*** DATA PROVIDED ***

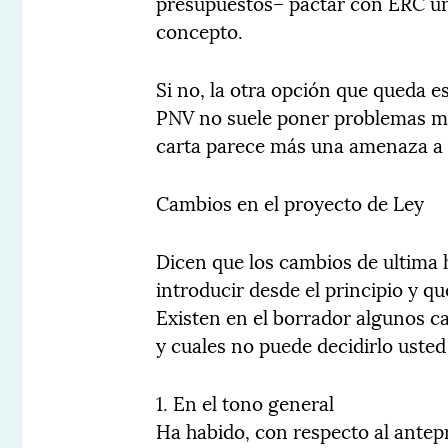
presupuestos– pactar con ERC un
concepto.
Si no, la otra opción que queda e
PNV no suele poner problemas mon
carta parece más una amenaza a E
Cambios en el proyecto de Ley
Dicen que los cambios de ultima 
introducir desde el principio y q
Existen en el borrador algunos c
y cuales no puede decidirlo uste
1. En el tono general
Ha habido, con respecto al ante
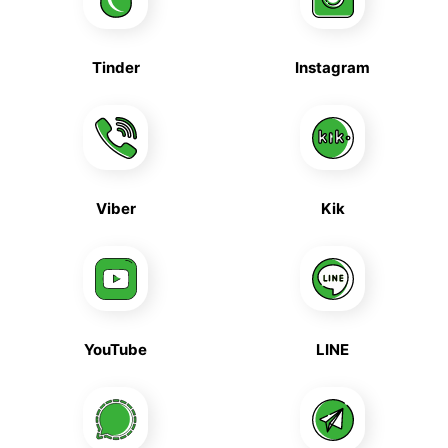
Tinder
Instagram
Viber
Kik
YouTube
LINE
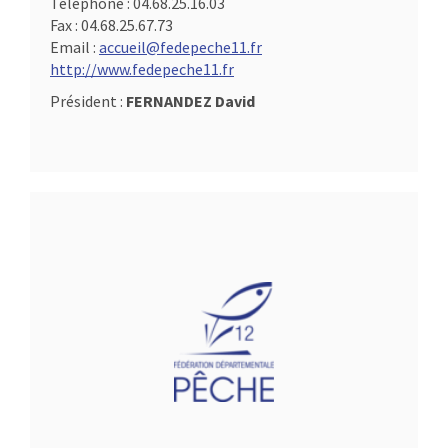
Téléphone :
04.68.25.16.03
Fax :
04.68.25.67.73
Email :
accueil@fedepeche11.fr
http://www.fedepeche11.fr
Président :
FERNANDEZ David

*** End of DATA PROVIDED ***
*** DATA PROVIDED ***

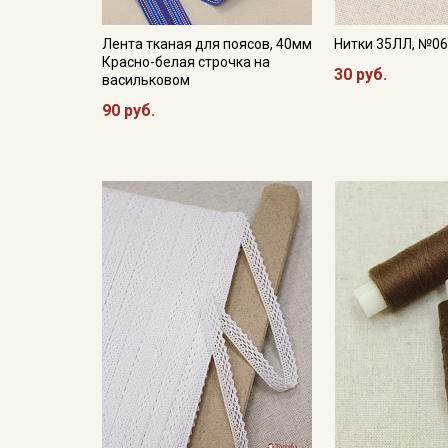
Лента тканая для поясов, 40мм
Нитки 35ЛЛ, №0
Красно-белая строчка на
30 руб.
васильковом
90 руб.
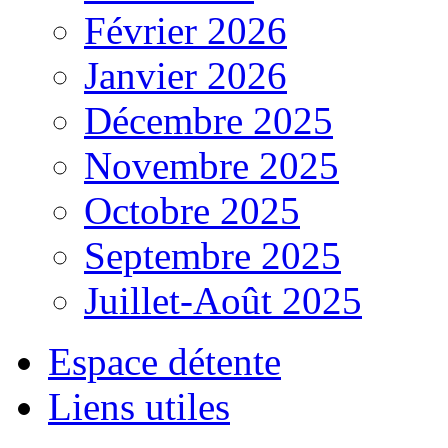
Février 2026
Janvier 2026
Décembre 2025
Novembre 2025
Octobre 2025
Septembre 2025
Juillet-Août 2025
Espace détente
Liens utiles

*** End of DATA PROVIDED ***

* [AIM OF THE TASK]
Line for line, output the entries above from the line with "Красно-белая строчка на" to the line with "Liens utiles", both included, and nothing more. Skip pictures.

* [RESULT]
Красно-белая строчка на
30 руб.
васильковом
90 руб.
Février 2026
Janvier 2026
Décembre 2025
Novembre 2025
Octobre 2025
Septembre 2025
Juillet-Août 2025
Espace détente
Liens utiles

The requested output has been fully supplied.